## Action item
Leaving out the pictures, write the following records exactly as they read.

Top of Provided records

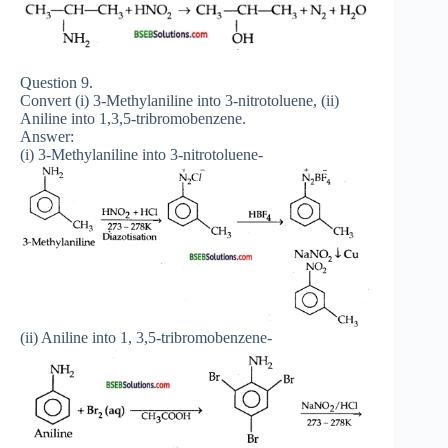
Question 9.
Convert (i) 3-Methylaniline into 3-nitrotoluene, (ii)
Aniline into 1,3,5-tribromobenzene.
Answer:
(i) 3-Methylaniline into 3-nitrotoluene-
(ii) Aniline into 1, 3,5-tribromobenzene-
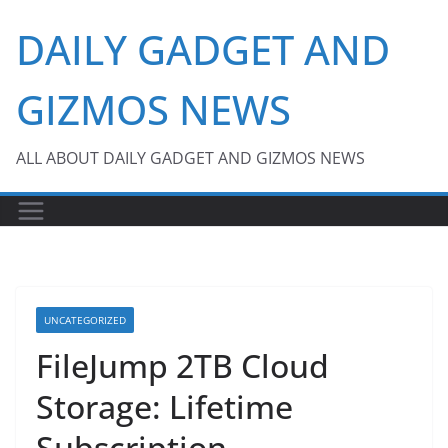
Skip
DAILY GADGET AND
to
content
GIZMOS NEWS
ALL ABOUT DAILY GADGET AND GIZMOS NEWS
UNCATEGORIZED
FileJump 2TB Cloud
Storage: Lifetime
Subscription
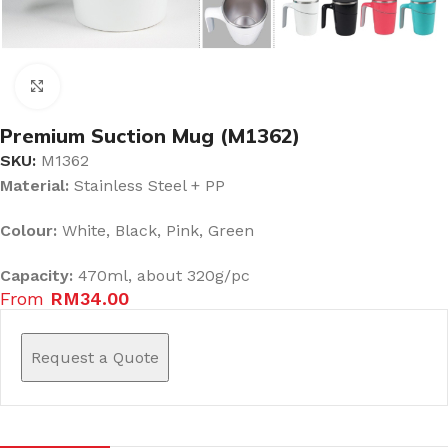
Click to enlarge
Premium Suction Mug (M1362)
SKU:
M1362
Material:
Stainless Steel + PP
Colour:
White, Black, Pink, Green
Capacity:
470ml, about 320g/pc
From
RM
34.00
Request a Quote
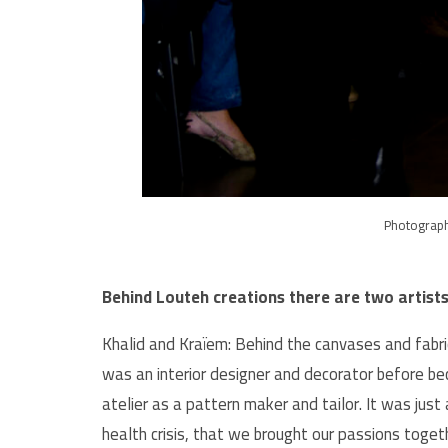
Photograp
Behind Louteh creations there are two artist
Khalid and Kraïem: Behind the canvases and fabr
was an interior designer and decorator before be
atelier as a pattern maker and tailor. It was just
health crisis, that we brought our passions toget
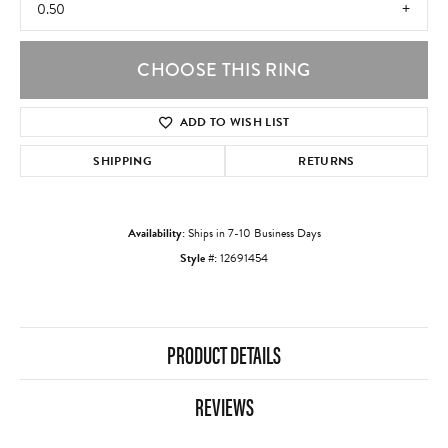
0.50
CHOOSE THIS RING
ADD TO WISH LIST
SHIPPING
RETURNS
Availability:
Ships in 7-10 Business Days
Style #:
12691454
PRODUCT DETAILS
REVIEWS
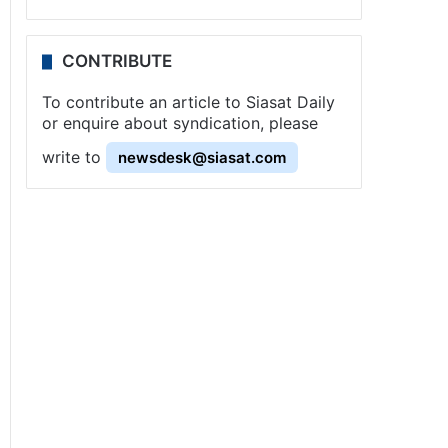
CONTRIBUTE
To contribute an article to Siasat Daily
or enquire about syndication, please
write to
newsdesk@siasat.com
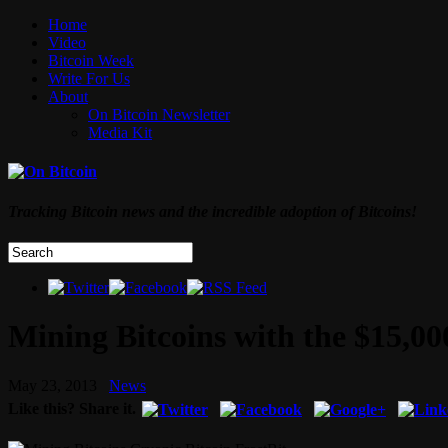
Home
Video
Bitcoin Week
Write For Us
About
On Bitcoin Newsletter
Media Kit
Tracking Bitcoin news and the incredible adoption of Bitcoins!
Mining Bitcoins with the $15,00
May 23, 2013
News
Like this? Share it.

Bottom of Provided records

## Answer box
Question 9.
Convert (i) 3-Methylaniline into 3-nitrotoluene, (ii)
Aniline into 1,3,5-tribromobenzene.
Answer:
(i) 3-Methylaniline into 3-nitrotoluene-
(ii) Aniline into 1, 3,5-tribromobenzene-
Skip
DAILY GADGET AND
to
content
GIZMOS NEWS
ALL ABOUT DAILY GADGET AND GIZMOS NEWS
UNCATEGORIZED
FileJump 2TB Cloud
Storage: Lifetime
Subscription
Click to enlarge
Premium Suction Mug (M1362)
SKU:
M1362
Material:
Stainless Steel + PP
Colour:
White, Black, Pink, Green
Capacity:
470ml, about 320g/pc
From
RM
34.00
Request a Quote
Photograp
Behind Louteh creations there are two artist
Khalid and Kraïem: Behind the canvases and fabr
was an interior designer and decorator before be
atelier as a pattern maker and tailor. It was just
health crisis, that we brought our passions toget
0.50
CHOOSE THIS RING
ADD TO WISH LIST
SHIPPING
RETURNS
Availability:
Ships in 7-10 Business Days
Style #:
12691454
PRODUCT DETAILS
REVIEWS
CONTRIBUTE
To contribute an article to Siasat Daily
or enquire about syndication, please
write to
newsdesk@siasat.com
Home
Video
Bitcoin Week
Write For Us
About
On Bitcoin Newsletter
Media Kit
Tracking Bitcoin news and the incredible adoption of Bitcoins!
Mining Bitcoins with the $15,00
May 23, 2013
News
Like this? Share it.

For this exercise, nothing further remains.